From: Martin Schwidefsky <schwidefsky@xxxxxxxxxx>

The bitops header is now a bit shorter and easier to understand since
it uses less inline assembly. It requires some tricks to persuade the
compiler to generate decent code.

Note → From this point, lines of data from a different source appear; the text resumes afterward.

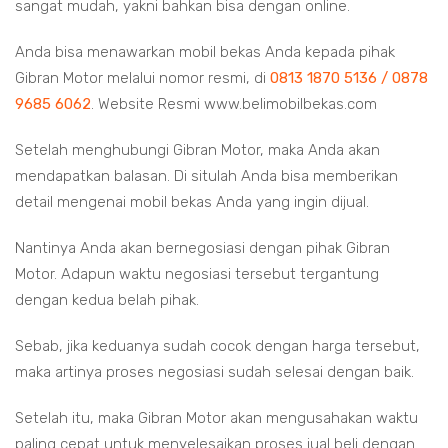
sangat mudah, yakni bahkan bisa dengan online.
Anda bisa menawarkan mobil bekas Anda kepada pihak
Gibran Motor melalui nomor resmi, di
0813 1870 5136 / 0878
9685 6062
. Website Resmi www.belimobilbekas.com
Setelah menghubungi Gibran Motor, maka Anda akan
mendapatkan balasan. Di situlah Anda bisa memberikan
detail mengenai mobil bekas Anda yang ingin dijual.
Nantinya Anda akan bernegosiasi dengan pihak Gibran
Motor. Adapun waktu negosiasi tersebut tergantung
dengan kedua belah pihak.
Sebab, jika keduanya sudah cocok dengan harga tersebut,
maka artinya proses negosiasi sudah selesai dengan baik.
Setelah itu, maka Gibran Motor akan mengusahakan waktu
paling cepat untuk menyelesaikan proses jual beli dengan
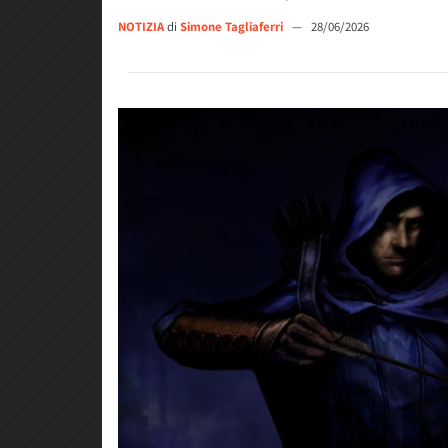
NOTIZIA
di
Simone Tagliaferri
—
28/06/2026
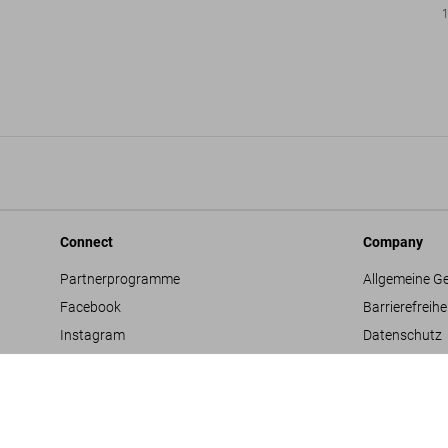
Connect
Company
Partnerprogramme
Allgemeine G
Facebook
Barrierefreihe
Instagram
Datenschutz
TikTok
Jobs & Karrie
Vertriebskontakte
Glossar
Youtube
Impressum
Projektvorsc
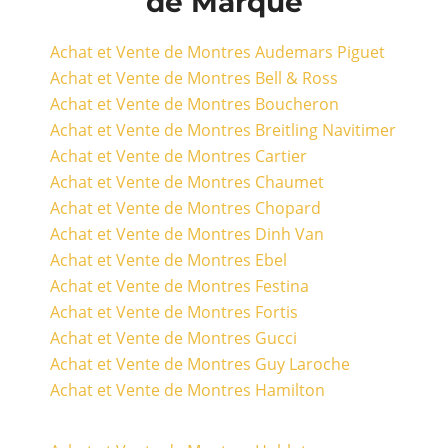
de Marque
Achat et Vente de Montres Audemars Piguet
Achat et Vente de Montres Bell & Ross
Achat et Vente de Montres Boucheron
Achat et Vente de Montres Breitling Navitimer
Achat et Vente de Montres Cartier
Achat et Vente de Montres Chaumet
Achat et Vente de Montres Chopard
Achat et Vente de Montres Dinh Van
Achat et Vente de Montres Ebel
Achat et Vente de Montres Festina
Achat et Vente de Montres Fortis
Achat et Vente de Montres Gucci
Achat et Vente de Montres Guy Laroche
Achat et Vente de Montres Hamilton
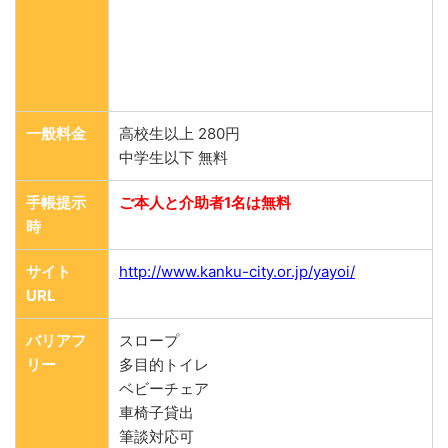
一般料金
高校生以上 280円
中学生以下 無料
手帳提示
ご本人と介助者1名は無料
時
サイト
http://www.kanku-city.or.jp/yayoi/
URL
バリアフ
スロープ
リー
多目的トイレ
ベビーチェア
車椅子貸出
筆談対応可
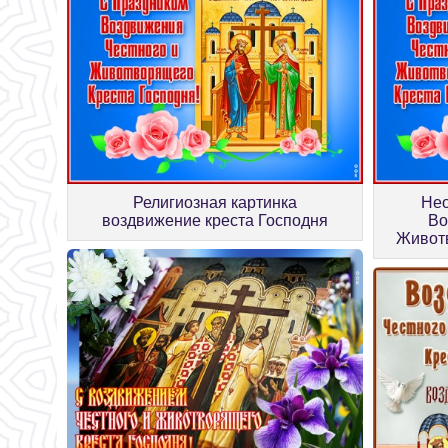
Религиозная картинка
Нео
воздвижение креста Господня
Во
Животв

The ffz/ffs functions now use the
_zb_findmap/_sb_findmap table as well.
With this cleanup the new bitops for ext4 can be implemented with a
few lines, instead of another large inline assembly.

Signed-off-by: Martin Schwidefsky <schwidefsky@xxxxxxxxxx>
---

include/asm-s390/bitops.h | 515 +++++++++++++++++++---------------------------
1 file changed, 219 insertions(+), 296 deletions(-)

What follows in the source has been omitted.